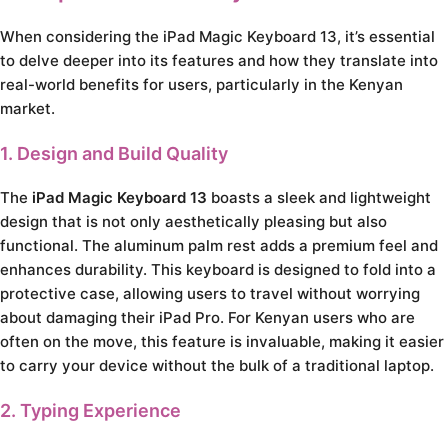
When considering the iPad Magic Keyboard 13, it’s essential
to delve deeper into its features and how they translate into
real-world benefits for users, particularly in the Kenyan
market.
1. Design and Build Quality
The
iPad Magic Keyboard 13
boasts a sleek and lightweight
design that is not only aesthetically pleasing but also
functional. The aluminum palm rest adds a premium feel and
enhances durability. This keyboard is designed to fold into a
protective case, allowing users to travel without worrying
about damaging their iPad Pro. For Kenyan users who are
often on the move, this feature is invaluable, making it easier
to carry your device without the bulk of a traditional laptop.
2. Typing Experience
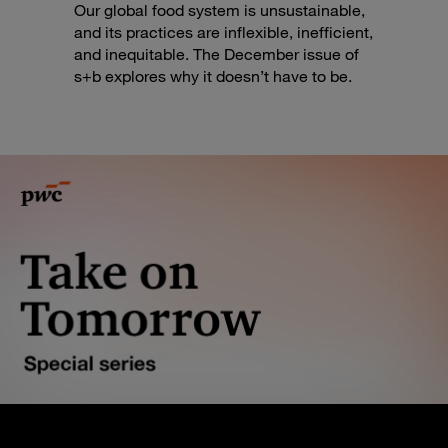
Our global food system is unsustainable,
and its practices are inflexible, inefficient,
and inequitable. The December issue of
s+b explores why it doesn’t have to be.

******

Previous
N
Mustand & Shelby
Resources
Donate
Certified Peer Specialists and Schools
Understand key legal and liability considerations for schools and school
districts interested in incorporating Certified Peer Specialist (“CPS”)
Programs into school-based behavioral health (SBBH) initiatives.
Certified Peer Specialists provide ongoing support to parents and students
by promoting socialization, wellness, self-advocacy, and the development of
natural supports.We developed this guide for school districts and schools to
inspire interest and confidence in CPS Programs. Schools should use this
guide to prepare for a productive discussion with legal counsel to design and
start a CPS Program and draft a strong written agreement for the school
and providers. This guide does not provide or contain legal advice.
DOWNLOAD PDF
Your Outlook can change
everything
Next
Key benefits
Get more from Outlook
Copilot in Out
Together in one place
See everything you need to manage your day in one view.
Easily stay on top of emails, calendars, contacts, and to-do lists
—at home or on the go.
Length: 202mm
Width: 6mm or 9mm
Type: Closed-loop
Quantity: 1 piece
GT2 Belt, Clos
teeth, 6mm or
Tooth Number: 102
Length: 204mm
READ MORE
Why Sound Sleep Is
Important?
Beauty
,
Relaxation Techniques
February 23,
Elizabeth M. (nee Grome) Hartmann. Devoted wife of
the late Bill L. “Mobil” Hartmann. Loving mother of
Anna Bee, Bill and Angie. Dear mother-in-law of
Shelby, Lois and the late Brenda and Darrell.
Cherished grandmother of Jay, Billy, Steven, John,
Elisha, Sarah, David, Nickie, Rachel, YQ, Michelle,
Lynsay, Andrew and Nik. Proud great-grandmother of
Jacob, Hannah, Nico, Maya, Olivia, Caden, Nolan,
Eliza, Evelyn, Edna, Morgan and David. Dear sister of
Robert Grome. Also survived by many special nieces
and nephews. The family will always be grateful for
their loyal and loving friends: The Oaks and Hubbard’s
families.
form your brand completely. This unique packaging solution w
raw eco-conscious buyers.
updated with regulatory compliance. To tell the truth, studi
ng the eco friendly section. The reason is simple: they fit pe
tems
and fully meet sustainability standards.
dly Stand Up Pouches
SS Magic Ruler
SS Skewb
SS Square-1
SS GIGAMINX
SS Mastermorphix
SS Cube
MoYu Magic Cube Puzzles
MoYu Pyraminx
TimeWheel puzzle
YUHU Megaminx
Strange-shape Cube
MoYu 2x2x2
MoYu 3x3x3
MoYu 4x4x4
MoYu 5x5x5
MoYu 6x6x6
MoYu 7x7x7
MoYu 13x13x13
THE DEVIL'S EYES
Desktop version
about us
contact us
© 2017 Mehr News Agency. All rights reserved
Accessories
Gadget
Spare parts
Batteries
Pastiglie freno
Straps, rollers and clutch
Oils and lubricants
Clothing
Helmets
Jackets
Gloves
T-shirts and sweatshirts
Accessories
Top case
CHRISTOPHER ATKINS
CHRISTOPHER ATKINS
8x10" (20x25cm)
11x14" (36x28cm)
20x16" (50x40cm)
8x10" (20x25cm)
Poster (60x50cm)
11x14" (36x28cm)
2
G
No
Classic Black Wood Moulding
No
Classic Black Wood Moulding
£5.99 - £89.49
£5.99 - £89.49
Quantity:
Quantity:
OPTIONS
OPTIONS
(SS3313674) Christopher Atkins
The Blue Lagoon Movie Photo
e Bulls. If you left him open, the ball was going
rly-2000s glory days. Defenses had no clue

******

- [What to work on]:
From the entries above, print the lines beginning at the one with "The Blue Lagoon Movie Photo" and stopping after the one with "rly-2000s glory days. Defenses had no clue", exactly as written and with nothing else.

- [Task answer]:
The Blue Lagoon Movie Photo
e Bulls. If you left him open, the ball was going
rly-2000s glory days. Defenses had no clue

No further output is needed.